**Task brief**
Only the pictures are to be left out; set down the rest of the records exactly.
+ + + + + + +
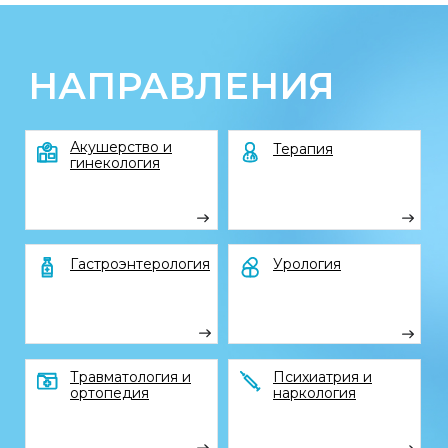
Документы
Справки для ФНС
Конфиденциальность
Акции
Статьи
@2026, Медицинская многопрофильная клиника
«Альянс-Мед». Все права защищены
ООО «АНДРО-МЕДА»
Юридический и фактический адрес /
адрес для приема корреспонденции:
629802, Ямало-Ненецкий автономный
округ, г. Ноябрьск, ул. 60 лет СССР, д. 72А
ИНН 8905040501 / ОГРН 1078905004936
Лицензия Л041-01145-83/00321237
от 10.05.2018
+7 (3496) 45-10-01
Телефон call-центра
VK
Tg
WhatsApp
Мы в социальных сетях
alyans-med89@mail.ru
+ + + + + + +
**Written answer**
Документы
Справки для ФНС
Конфиденциальность
Акции
Статьи
@2026, Медицинская многопрофильная клиника
«Альянс-Мед». Все права защищены
ООО «АНДРО-МЕДА»
Юридический и фактический адрес /
адрес для приема корреспонденции:
629802, Ямало-Ненецкий автономный
округ, г. Ноябрьск, ул. 60 лет СССР, д. 72А
ИНН 8905040501 / ОГРН 1078905004936
Лицензия Л041-01145-83/00321237
от 10.05.2018
+7 (3496) 45-10-01
Телефон call-центра
VK
Tg
WhatsApp
Мы в социальных сетях
alyans-med89@mail.ru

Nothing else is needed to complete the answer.